(This is a portion of a paper I submitted for a course this semester at UM.)
This semester has been challenging for me. Not only in terms of course work and the demands of being a teaching assistant, but on a personal front as well. It’s never easy to uproot a family to move across the country in an attempt to earn an advanced degree. The time away from home that is required to be successful is substantial; and while I have the upmost support of those closest to me, I still feel the weight of high expectations.
Because of these expectations I’ve made attempts this semester to better myself as an educator and a student. These efforts have been supported by the material that we’ve covered in this class, The Teaching Artist. Below are some of my biggest takeaways from each book we explored this semester, and while no means all-encompassing, these are some of the ideas I find myself reflect-ing on as the semester draws to a close.
Palmer – The Courage to Teach
I’m thankful that Parker Palmer’s book The Courage to Teach was the first that we read this semester. I found myself returning to the principles and ideas that Palmer discusses throughout my semester as both ways of refocusing my teaching and reassuring myself of my own aspirations. I had the opportunity to explore different teaching philosophies in Dr. Abril’s course this semester; and while many of the writings I explored with Dr. Abril were interesting (and challenging), I didn’t always feel like I extracted tangible ideas that I could use. Palmer’s book was differ-ent. I feel like Palmer was able to maintain a philosophical slant to his writing, while still sharing more practical ways of implementing his suggested teaching ideas. The fact that Palmer seemed more rooted in real-world examples allowed me to better grasp his messages and see ways I could implement the ideas myself.
Technique
One of the first points Palmer makes is, “good teaching cannot be reduced to technique; good teaching comes from the identity and integrity of the teacher.”1 This rather simple idea caused be to reconsider how I’ve experienced music education training throughout my life. As we dis-cussed in class, most music education training is focused on technique. Thinking back to my own experience as a student, I have had a lot of opportunities to practice my craft, but little class time as been devoted to discussions on what my personal identity as an educator is. Even this morning, I was reviewing video from recent performances and critiquing my conducting technique. Of course, technique is important, but I need to start finding time to think and reflect more on what my identity of a teacher is. As I start to better understand what that is, I can use things like conducting technique to express that to my students. I need to remember that “good teaching cannot be reduced to technique.” 2
Fear
“As a young teacher, I yearned for the day when I would know my craft so well, be so competent, so experienced, and so powerful, that I could walk into any classroom without feeling afraid. But now… I know that day will never come.”3
Fear is crippling. It fogs the mind and paralyzes action. Personally, fear manifests itself as self-doubt, and feelings of worthlessness. I picked a career in music because throughout my life it has given me joy, it’s been an outlet for my emotions (both good and bad), it’s connected me with people, and it’s provided a way for me to give back to others, through teaching.

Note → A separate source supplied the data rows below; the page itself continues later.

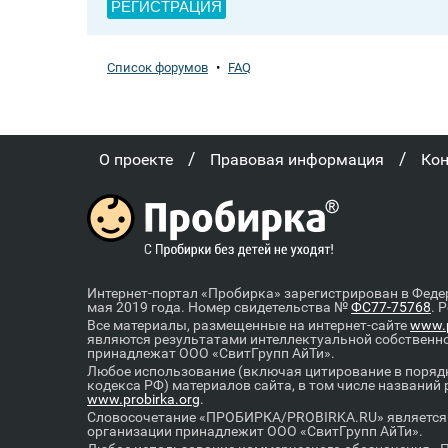
РЕГИСТРАЦИЯ
Список форумов
•
FAQ
/
/
О проекте
Правовая информация
Ко
Интернет-портал «Пробирка» зарегистрирован в Феде
мая 2019 года. Номер свидетельства №
ФС77-75768
. 
Все материалы, размещенные на интернет-сайте
www.p
являются результатами интеллектуальной собственн
принадлежат ООО «СвитГрупп АйТи».
Любое использование (включая цитирование в порядк
кодекса РФ) материалов сайта, в том числе названий
www.probirka.org
.
Словосочетание «ПРОБИРКА/PROBIRKA.RU» является к
организации принадлежит ООО «СвитГрупп АйТи».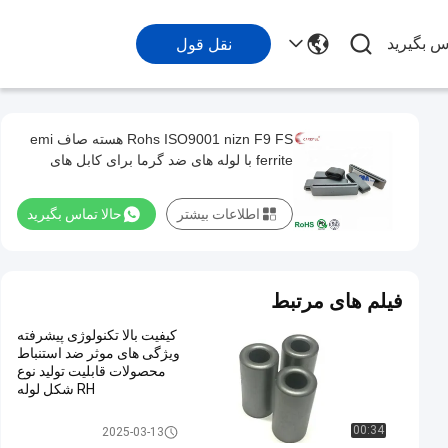
اس بگیرید
نقل قول
Rohs ISO9001 nizn F9 FS هسته صاف emi
ferrite با لوله های ضد گرما برای کابل های
صاف و نوار
اطلاعات بیشتر
حالا تماس بگیرید
فیلم های مرتبط
کیفیت بالا تکنولوژی پیشرفته
ویژگی های موثر ضد استنباط
محصولات قابلیت تولید نوع
RH شکل لوله
هسته سرکوب EMI
00:34
2025-03-13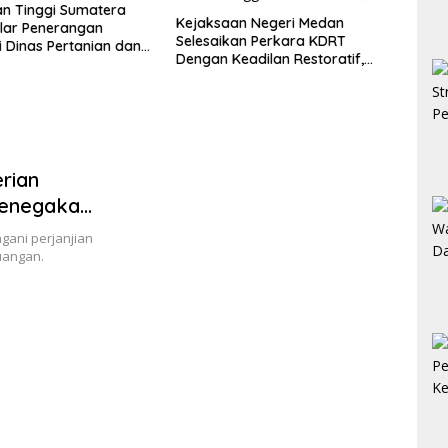
n Tinggi Sumatera
Hakim
Kejaksaan Negeri Medan
lar Penerangan
Penye
Selesaikan Perkara KDRT
 Dinas Pertanian dan
Bung
Dengan Keadilan Restoratif,
an Pangan
Uang
Suami Istri Kembali Bersatu
Merajut Harmonisasi
Rumahtangga
rian
enegakan
ani perjanjian
uangan.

Unfortunately, throughout the process of becoming a better artist and educator, feelings of fear and self-doubt have been entering my mind and it has severely impacted my ability to trust myself and led me to call into question what I’m doing with my life. At the present time it’s impossible to know if I’ve made the right career choice and honestly, at this point it’s probably too late to turn back and select another profession or career path. I’ve made my bed, as they say, and now I have to lie in it.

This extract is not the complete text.